#### [WHAT IS NEEDED]
Your answer should consist of the lines in the data below that contain "Mier".

Segment Start: LISTED RECORDS

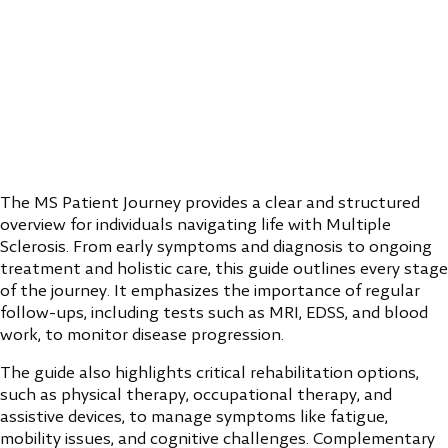
The MS Patient Journey provides a clear and structured
overview for individuals navigating life with Multiple
Sclerosis. From early symptoms and diagnosis to ongoing
treatment and holistic care, this guide outlines every stage
of the journey. It emphasizes the importance of regular
follow-ups, including tests such as MRI, EDSS, and blood
work, to monitor disease progression.
The guide also highlights critical rehabilitation options,
such as physical therapy, occupational therapy, and
assistive devices, to manage symptoms like fatigue,
mobility issues, and cognitive challenges. Complementary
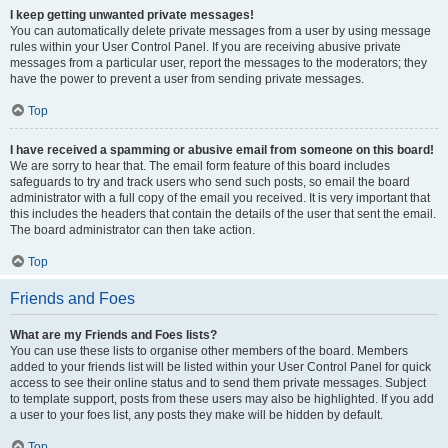
I keep getting unwanted private messages!
You can automatically delete private messages from a user by using message
rules within your User Control Panel. If you are receiving abusive private
messages from a particular user, report the messages to the moderators; they
have the power to prevent a user from sending private messages.
Top
I have received a spamming or abusive email from someone on this board!
We are sorry to hear that. The email form feature of this board includes
safeguards to try and track users who send such posts, so email the board
administrator with a full copy of the email you received. It is very important that
this includes the headers that contain the details of the user that sent the email.
The board administrator can then take action.
Top
Friends and Foes
What are my Friends and Foes lists?
You can use these lists to organise other members of the board. Members
added to your friends list will be listed within your User Control Panel for quick
access to see their online status and to send them private messages. Subject
to template support, posts from these users may also be highlighted. If you add
a user to your foes list, any posts they make will be hidden by default.
Top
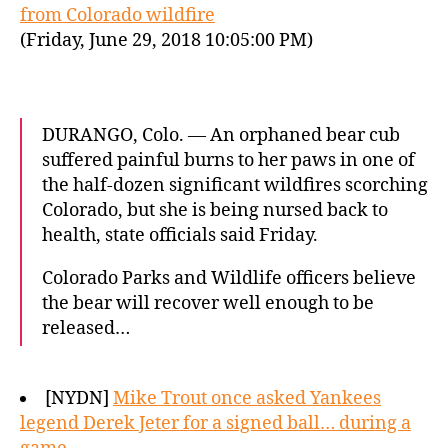
from Colorado wildfire
(Friday, June 29, 2018 10:05:00 PM)
DURANGO, Colo. — An orphaned bear cub
suffered painful burns to her paws in one of
the half-dozen significant wildfires scorching
Colorado, but she is being nursed back to
health, state officials said Friday.
Colorado Parks and Wildlife officers believe
the bear will recover well enough to be
released…
[NYDN]
Mike Trout once asked Yankees
legend Derek Jeter for a signed ball… during a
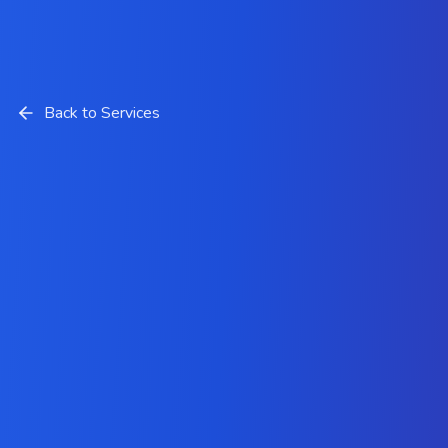
Back to Services
Low-Code and No-Code
Development Services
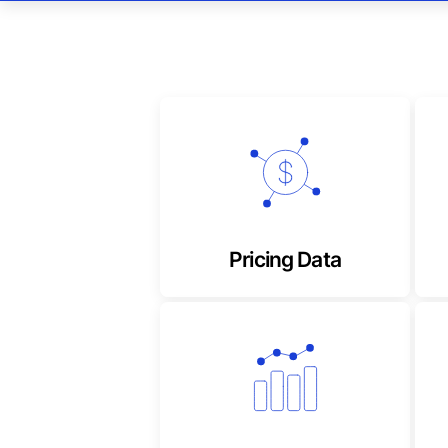
Timely, reliable composite
and derived stock prices
Pricing Data
Highly accurate and up to
date, market & sector
performance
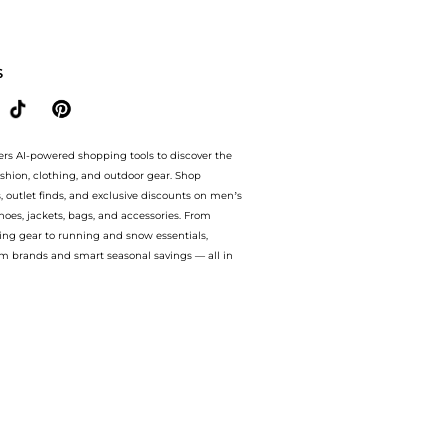
.Compare Cosmetics prices from store Harvey Nichols with our ai price hunter. Authe
S
ers AI-powered shopping tools to discover the
ashion, clothing, and outdoor gear. Shop
s, outlet finds, and exclusive discounts on men’s
es, jackets, bags, and accessories. From
ing gear to running and snow essentials,
m brands and smart seasonal savings — all in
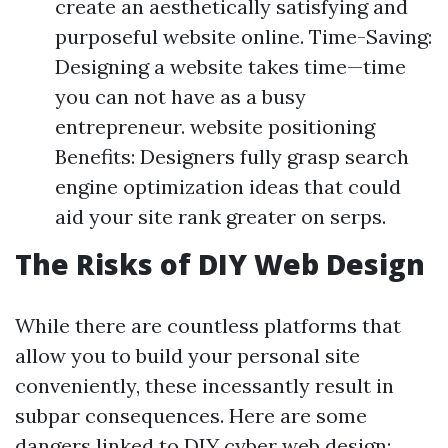
create an aesthetically satisfying and
purposeful website online. Time-Saving:
Designing a website takes time—time
you can not have as a busy
entrepreneur. website positioning
Benefits: Designers fully grasp search
engine optimization ideas that could
aid your site rank greater on serps.
The Risks of DIY Web Design
While there are countless platforms that
allow you to build your personal site
conveniently, these incessantly result in
subpar consequences. Here are some
dangers linked to DIY cyber web design:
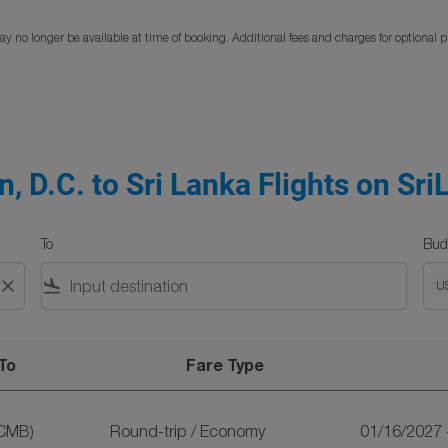
y no longer be available at time of booking. Additional fees and charges for optional 
, D.C. to Sri Lanka Flights on Sri
To
Bud
close
flight_land
U
To
Fare Type
lights on SriLankan Airlines
CMB)
Round-trip
/
Economy
01/16/2027 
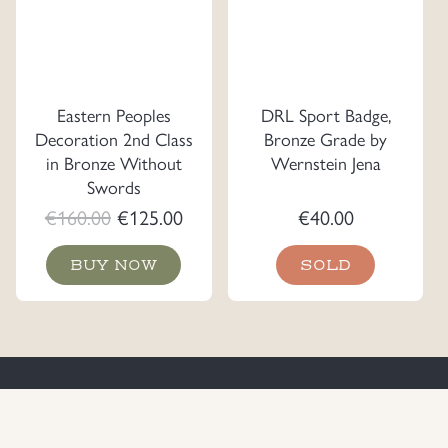
Eastern Peoples
DRL Sport Badge,
Decoration 2nd Class
Bronze Grade by
in Bronze Without
Wernstein Jena
Swords
Original
Current
€
160.00
€
125.00
€
40.00
price
price
BUY NOW
SOLD
was:
is:
€160.00.
€125.00.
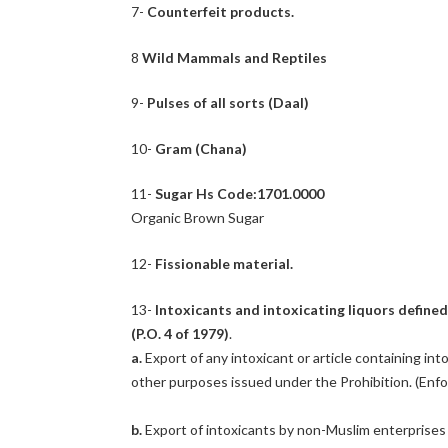
7-
Counterfeit products.
8
Wild Mammals and Reptiles
9-
Pulses of all sorts (Daal)
10-
Gram (Chana)
11-
Sugar Hs Code:1701.0000
Organic Brown Sugar
12-
Fissionable material.
13-
Intoxicants and intoxicating liquors define
(P.O. 4 of 1979)
.
a.
Export of any intoxicant or article containing int
other purposes issued under the Prohibition. (Enfo
b.
Export of intoxicants by non-Muslim enterprise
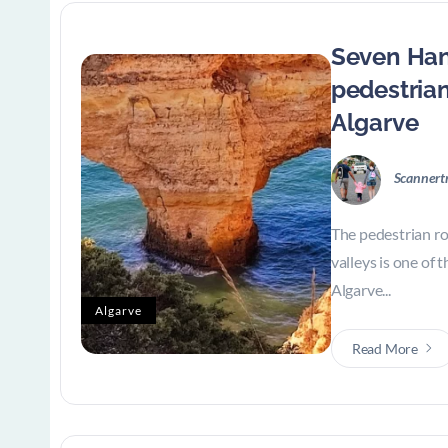
Seven Han
pedestrian
Algarve
Scannert
The pedestrian r
valleys is one of 
Algarve...
Algarve
Read More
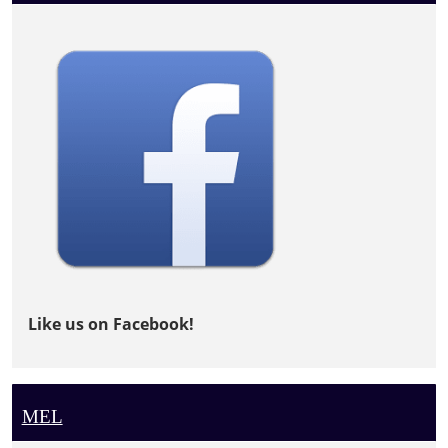
Like us on Facebook!
MEL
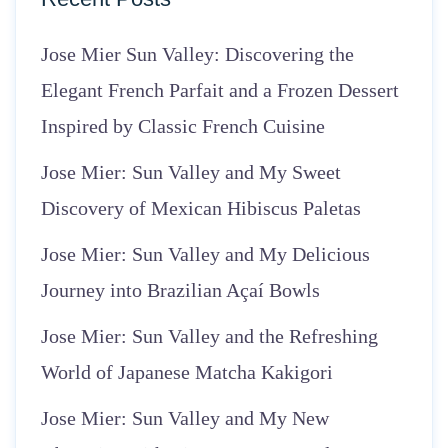
Jose Mier Sun Valley: Discovering the
Elegant French Parfait and a Frozen Dessert
Inspired by Classic French Cuisine
Jose Mier: Sun Valley and My Sweet
Discovery of Mexican Hibiscus Paletas
Jose Mier: Sun Valley and My Delicious
Journey into Brazilian Açaí Bowls
Jose Mier: Sun Valley and the Refreshing
World of Japanese Matcha Kakigori
Jose Mier: Sun Valley and My New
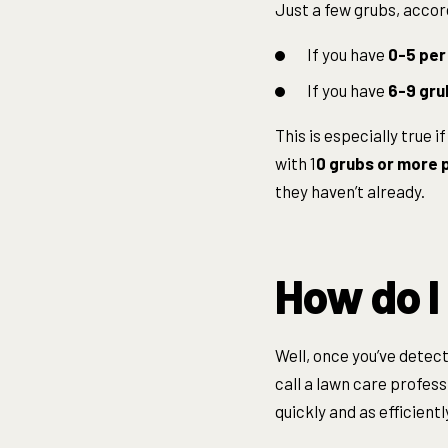
Just a few grubs, accord
If you have
0-5 per
If you have
6-9 gru
This is especially true 
with 1
0 grubs or more p
they haven’t already.
How do I
Well, once you’ve detect
call a lawn care profess
quickly and as efficientl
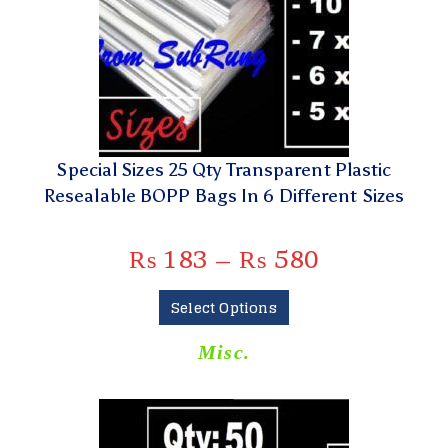
Special Sizes 25 Qty Transparent Plastic
Resealable BOPP Bags In 6 Different Sizes
₨
183
–
₨
580
Select Options
Misc.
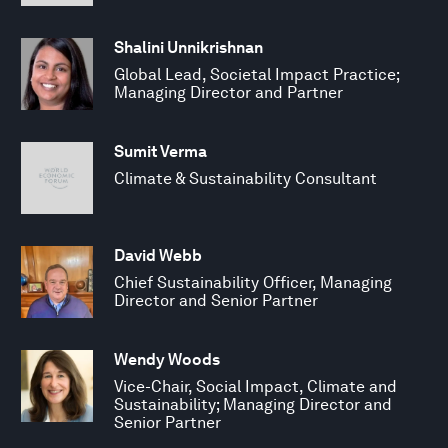
Shalini Unnikrishnan
Global Lead, Societal Impact Practice;
Managing Director and Partner
Sumit Verma
Climate & Sustainability Consultant
David Webb
Chief Sustainability Officer, Managing
Director and Senior Partner
Wendy Woods
Vice-Chair, Social Impact, Climate and
Sustainability; Managing Director and
Senior Partner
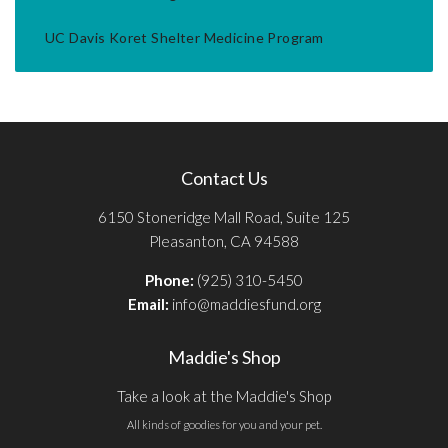
UC Davis Koret Shelter Medicine Program
Contact Us
6150 Stoneridge Mall Road, Suite 125
Pleasanton, CA 94588
Phone:
(925) 310-5450
Email:
info@maddiesfund.org
Maddie's Shop
Take a look at the Maddie's Shop
All kinds of goodies for you and your pet.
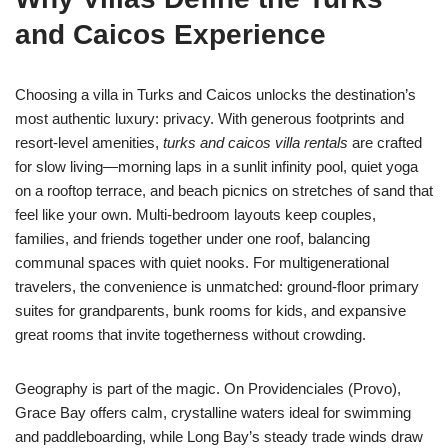
and Caicos Experience
Choosing a villa in Turks and Caicos unlocks the destination’s
most authentic luxury: privacy. With generous footprints and
resort-level amenities,
turks and caicos villa rentals
are crafted
for slow living—morning laps in a sunlit infinity pool, quiet yoga
on a rooftop terrace, and beach picnics on stretches of sand that
feel like your own. Multi-bedroom layouts keep couples,
families, and friends together under one roof, balancing
communal spaces with quiet nooks. For multigenerational
travelers, the convenience is unmatched: ground-floor primary
suites for grandparents, bunk rooms for kids, and expansive
great rooms that invite togetherness without crowding.
Geography is part of the magic. On Providenciales (Provo),
Grace Bay offers calm, crystalline waters ideal for swimming
and paddleboarding, while Long Bay’s steady trade winds draw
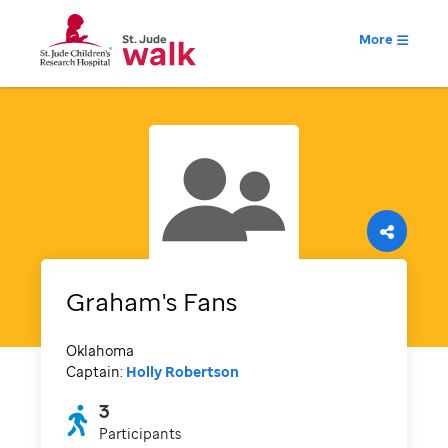
More
Graham's Fans
Oklahoma
Captain:
Holly Robertson
3
Participants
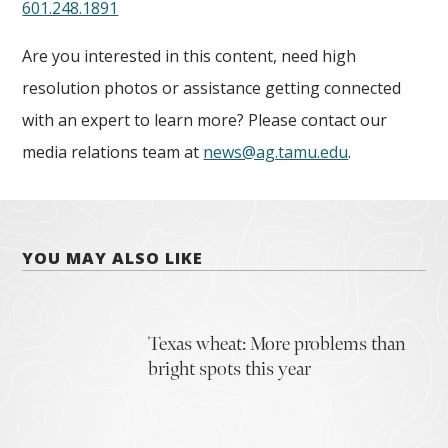
601.248.1891
Are you interested in this content, need high
resolution photos or assistance getting connected
with an expert to learn more? Please contact our
media relations team at
news@ag.tamu.edu
.
YOU MAY ALSO LIKE
Texas wheat: More problems than
bright spots this year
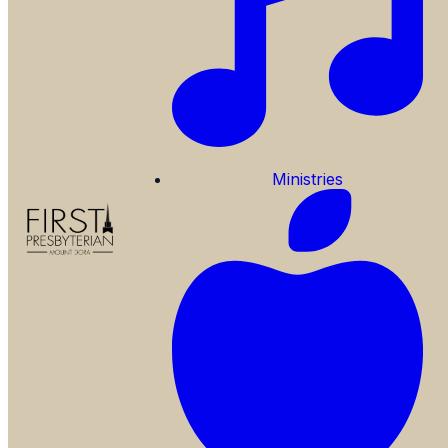
Ministries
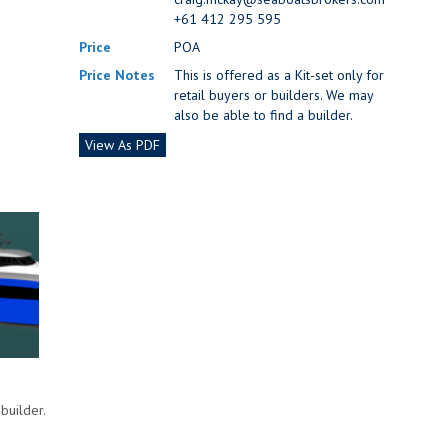
+61 412 295 595
Price
POA
Price Notes
This is offered as a Kit-set only for
retail buyers or builders. We may
also be able to find a builder.
View As PDF
builder.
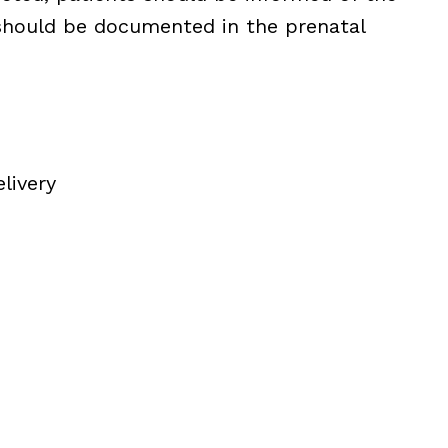
 should be documented in the prenatal
livery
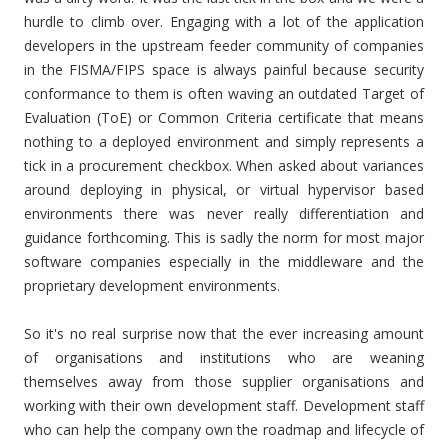
hurdle to climb over. Engaging with a lot of the application
developers in the upstream feeder community of companies
in the FISMA/FIPS space is always painful because security
conformance to them is often waving an outdated Target of
Evaluation (ToE) or Common Criteria certificate that means
nothing to a deployed environment and simply represents a
tick in a procurement checkbox. When asked about variances
around deploying in physical, or virtual hypervisor based
environments there was never really differentiation and
guidance forthcoming. This is sadly the norm for most major
software companies especially in the middleware and the
proprietary development environments.
So it's no real surprise now that the ever increasing amount
of organisations and institutions who are weaning
themselves away from those supplier organisations and
working with their own development staff. Development staff
who can help the company own the roadmap and lifecycle of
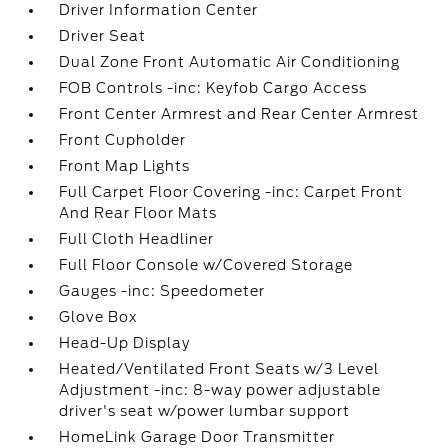
Driver Information Center
Driver Seat
Dual Zone Front Automatic Air Conditioning
FOB Controls -inc: Keyfob Cargo Access
Front Center Armrest and Rear Center Armrest
Front Cupholder
Front Map Lights
Full Carpet Floor Covering -inc: Carpet Front
And Rear Floor Mats
Full Cloth Headliner
Full Floor Console w/Covered Storage
Gauges -inc: Speedometer
Glove Box
Head-Up Display
Heated/Ventilated Front Seats w/3 Level
Adjustment -inc: 8-way power adjustable
driver's seat w/power lumbar support
HomeLink Garage Door Transmitter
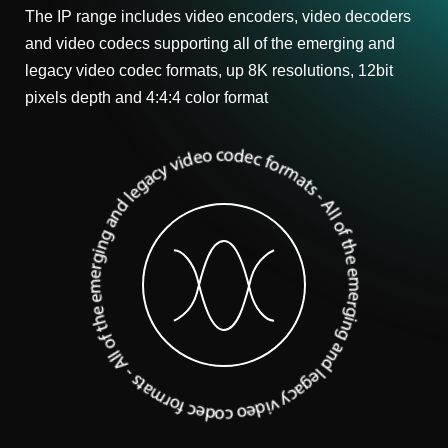
The IP range includes video encoders, video decoders
and video codecs supporting all of the emerging and
legacy video codec formats, up 8K resolutions, 12bit
pixels depth and 4:4:4 color format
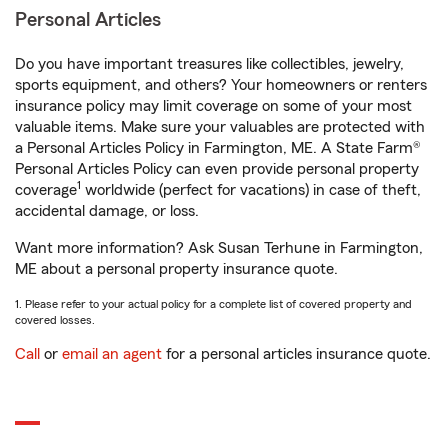
Personal Articles
Do you have important treasures like collectibles, jewelry,
sports equipment, and others? Your homeowners or renters
insurance policy may limit coverage on some of your most
valuable items. Make sure your valuables are protected with
a Personal Articles Policy in Farmington, ME. A State Farm®
Personal Articles Policy can even provide personal property
1
coverage
worldwide (perfect for vacations) in case of theft,
accidental damage, or loss.
Want more information? Ask Susan Terhune in Farmington,
ME about a personal property insurance quote.
1. Please refer to your actual policy for a complete list of covered property and
covered losses.
Call
or
email an agent
for a personal articles insurance quote.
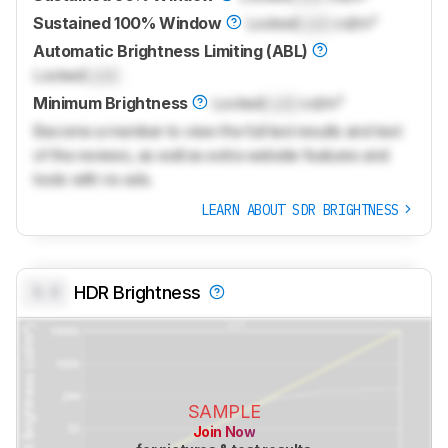
Sustained 100% Window
Locked
Lock
cd/m²
Automatic Brightness Limiting (ABL)
Locked
Lock
Minimum Brightness
Locked
Lock
cd/m²
Become a member to view the full test results and text
of the reviews, as well as extra website features and
tools with no ads.
LEARN ABOUT SDR BRIGHTNESS
0.0
HDR Brightness
SAMPLE
Join Now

Segment End: LISTED RECORDS

#### [RESPONSE]
Jose Mier Sun Valley: Discovering the
Jose Mier: Sun Valley and My Sweet
Jose Mier: Sun Valley and My Delicious
Jose Mier: Sun Valley and the Refreshing
Jose Mier: Sun Valley and My New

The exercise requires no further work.